Procreation isn't a purpose? Whatever triggers survival instincts has to start with a purpose and for the virus, it is merely to exist. I don't think the prime directives have changed much, all we've done as a species is made it more sophisticated. Appearances are deceiving- how many of us are on autopilot? Nothing has to have meaning that fits our worldview, that is what we use to describe our search. Everything IS, and what we don't understand we proscribe meaning to it and add it to our worldview.

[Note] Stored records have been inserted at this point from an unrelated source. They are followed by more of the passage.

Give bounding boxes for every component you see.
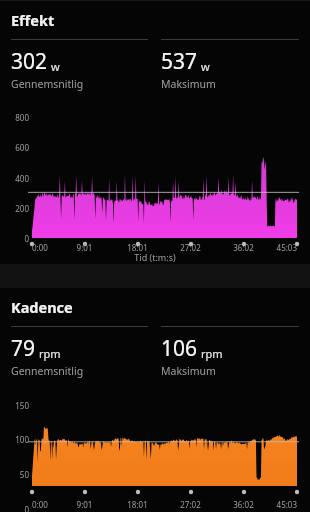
staticText: 302 [11,47,48,76]
staticText: w [201,59,210,74]
button[interactable]: Kadence [0,288,310,512]
staticText: 0 [11,233,29,244]
staticText: 106 [161,334,198,363]
staticText: 200 [11,203,29,214]
staticText: 600 [11,142,29,153]
staticText: 36:02 [217,242,270,253]
staticText: 150 [11,400,29,411]
staticText: 79 [11,334,36,363]
other: Activity metrics [0,0,310,512]
staticText: 537 [161,47,198,76]
staticText: 18:01 [111,499,164,510]
staticText: Effekt [11,10,55,30]
staticText: 27:02 [164,242,217,253]
staticText: 50 [11,469,29,480]
staticText: Gennemsnitlig [11,364,84,378]
staticText: w [51,59,60,74]
staticText: 18:01 [111,242,164,253]
staticText: Maksimum [161,364,216,378]
staticText: 400 [11,173,29,184]
staticText: Kadence [11,297,73,317]
staticText: rpm [201,346,223,361]
staticText: 9:01 [58,242,111,253]
staticText: 0:00 [32,242,58,253]
staticText: Maksimum [161,77,216,91]
staticText: 45:03 [270,242,297,253]
staticText: Gennemsnitlig [11,77,84,91]
staticText: 0:00 [32,499,58,510]
staticText: 36:02 [217,499,270,510]
button[interactable]: Effekt [0,1,310,264]
staticText: 100 [11,434,29,445]
staticText: 0 [11,504,29,512]
staticText: 45:03 [270,499,297,510]
staticText: Tid (t:m:s) [11,251,299,263]
staticText: rpm [39,346,61,361]
staticText: 800 [11,112,29,123]
staticText: 9:01 [58,499,111,510]
staticText: 27:02 [164,499,217,510]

Thanks GG for your points about the web site- your knowledge and insights are much more critical than ours. The main reason I posted it was for the list of theories they had to show the diversity of thought into the known and unknown. At this point in our methods of understanding, most things that aren't sentient and in our immediate vicinity seem to be out of our understanding. We have to make stands on what we believe so we can move on with our ideas.
Too bad though that if our starting point is wrong everything that follows leads one off on a false trail. But like we know best intentions and mistakes can be corrected if we learn from them.
Thanks for the directions you keep us going on and maybe together all of us can come up with a script that reads like a Socratic dialectic. I think lefty summed up the first part pretty concisely
Quote:
A virus is no more than a code. It floats or sits around, unable to move itself, so it has to rely on other things to move it (air, water, sneezes...), and when it comes in contact with something that its code knows, it injects itself and reproduces...?
Think of the computer and how one catches a virus. Ask yourself, What is a virus, Where did it come from, When did it form, How did I catch it, What's its purpose, Does it have meaning, who instilled life into this, Who started it, Why did I catch it?- Stuff like that. I know that there are 10 things in life that spread viruses very well and when you count on your fingers you will know the answer too. How simple is that to transmit? Think of them as part of a system that has a connection in the tree of life but we can't figure out all the answers yet. Time, we need time, while it may have been around forever.
Maybe the ability to switch itself off and on is an evolutionary advantage that worked in its early environment, from heat, cold radiation etc., and it worked so well that it never changed.
The horseshoe crab is still intact as it was when it formed with few changes since its inception. Sometimes things just work so well they don't require much adaption. What the conditions were when it formed we may never be able to comprehend, but the crab has lived within its environment for millions of years and still match their ancestors. We on the other hand have gone through a few changes along the way as our environments and requirements changed, so evolution requires necessity to change for survival. Perhaps the virus is a near perfect lifeform and requires little change for its survival. Only by asking questions can we figure out all possibilities.
So please don't shut up about it, because asking questions is the only way we can work things out. I hate it when there are more questions than answers, but that is our natural checks and balances that we have to follow, or end up in some theocratic nightmare that knows all the answers to avoid all the questions? I'll take the mystery thanks. Much more intriguing- I've found a purpose and meaning in it. Constructive dialogue.
This multi dimensional world we live in has quite a few things left to reveal to us before we get it all systematically organized. Seems the smaller the problem the bigger the investigation becomes. No wonder that on our level we're so confused- it all adds up to a big mystery. But what fun would it be if it was simple stupid. It should always be to Keep It Simple- Smart!
The KISS formula with an intelligent twist. Keeps us on our toes.